Grâce à une nouvelle méthode conçue pour mesurer les propriétés de l’eau à haute pression, les chercheurs du Nevada Extreme Conditions Lab de l’UNLV, ont observé une nouvelle transition de glace d’eau, située entre les phases de glace VII et de glace X déjà bien connues. Pour obtenir cette forme inédite, l’équipe, dirigée par Zachary Grande, a placé un échantillon d’eau dans une cellule à enclumes de diamant — un dispositif qui permet de soumettre un matériau à des pressions et températures extrêmes, l’échantillon pouvant être chauffé par un laser infrarouge jusqu’à 4000 K.

L’échantillon a été compressé entre les deux diamants, jusqu’à ce qu’il se congèle en plusieurs cristaux de glace mélangés. Ils ont ensuite fait fondre temporairement cette glace par laser ; elle s’est alors rapidement resolidifiée sous forme de minuscules cristaux, telle une poudre. Ils ont réitéré l’opération en augmentant peu à peu la pression, faisant fondre la glace périodiquement au laser et observant la manière dont elle se recristallisait — les atomes d’oxygène et d’hydrogène adoptant à chaque fois un arrangement différent.

diagramme phases eau
Diagramme de phase semi-logarithmique pression-température de l’eau. Les chiffres romains correspondent aux différentes phases de glace. © Cmglee – CC BY-SA 3.0

C’est ainsi qu’ils ont observé la glace passer d’une phase cubique connue (glace VII), à une structure de symétrie tétragonale jamais vue auparavant, notée glace VIIt, avant de se stabiliser dans une autre phase connue (glace X). La transition vers la glace VIIt a été observée à 5,1 ± 0,5 GPa, rapportent les chercheurs dans Physical Review B.

À savoir que la glace VII a été synthétisée pour la première fois en 1937 ; elle a été observée à l’état naturel en 2017, sous la forme d’inclusions dans des diamants extraits d’une mine du Botswana — ces inclusions se sont formées dans le manteau terrestre, à l’état d’eau liquide, qui s’est cristallisée en remontant vers la surface. Il s’agit d’une phase cubique simple, dans laquelle les positions des atomes d’hydrogène sont désordonnées. La glace X, également observée à haute pression, adopte quant à elle une structure cubique centrée.

Une glace qui pourrait être commune sur certaines exoplanètes

Dans la phase de glace VIIt, le réseau cubique de la glace VII est étiré le long de l’un de ses vecteurs de sorte que la structure s’étende en un arrangement rectangulaire, puis elle finit par se stabiliser dans l’arrangement cubique symétrique et entièrement ordonné de la glace X.

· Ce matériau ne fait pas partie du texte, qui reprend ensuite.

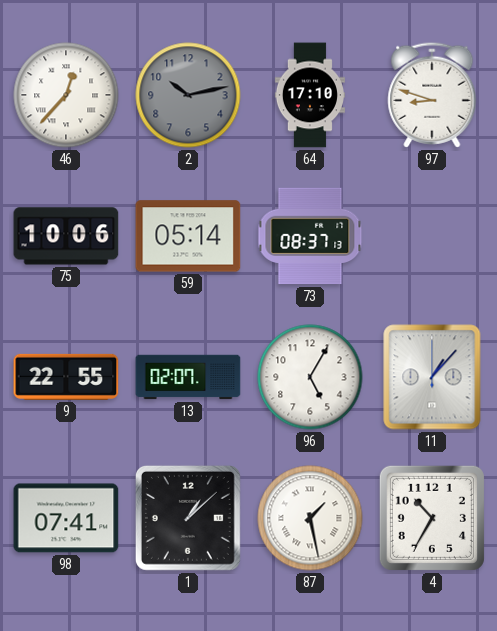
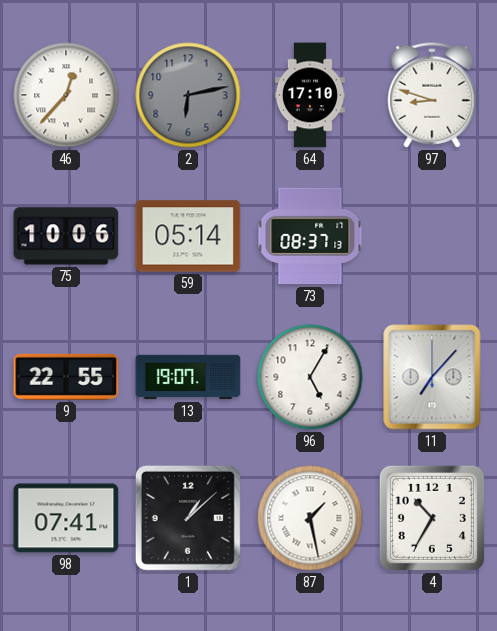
2: 10:13 -> 6:13
13: 02:07 -> 19:07
11: 1:07 -> 7:07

Au passage, l’équipe a également découvert que la transition vers la phase X s’est produite à des pressions beaucoup plus faibles (près de trois fois inférieures !) que ce qui était attendu : la transition de symétrisation des liaisons hydrogène s’est produite à une pression de 30,9 ± 3 GPa, précisent-ils.

Or, cette transition particulière est sujette à débat depuis plusieurs décennies parmi les physiciens — de précédents travaux de recherche situaient cette pression de transition entre 40 et 120 GPa. « Les travaux de Zach ont démontré que cette transformation vers un état ionique se produit à des pressions beaucoup, beaucoup plus faibles que ce que l’on pensait auparavant. C’est la pièce manquante, et les mesures les plus précises jamais réalisées sur l’eau dans ces conditions », souligne Ashkan Salamat, physicien de l’UNLV.

Étant donné les conditions nécessaires à sa formation, on ne peut observer la glace VIIt à la surface de la Terre. En revanche, les chercheurs estiment qu’elle pourrait être relativement commune dans le manteau terrestre, ainsi que dans les grandes lunes et les planètes riches en eau en dehors de notre système solaire. Cette découverte remet ainsi en question le potentiel d’habitabilité de certaines exoplanètes.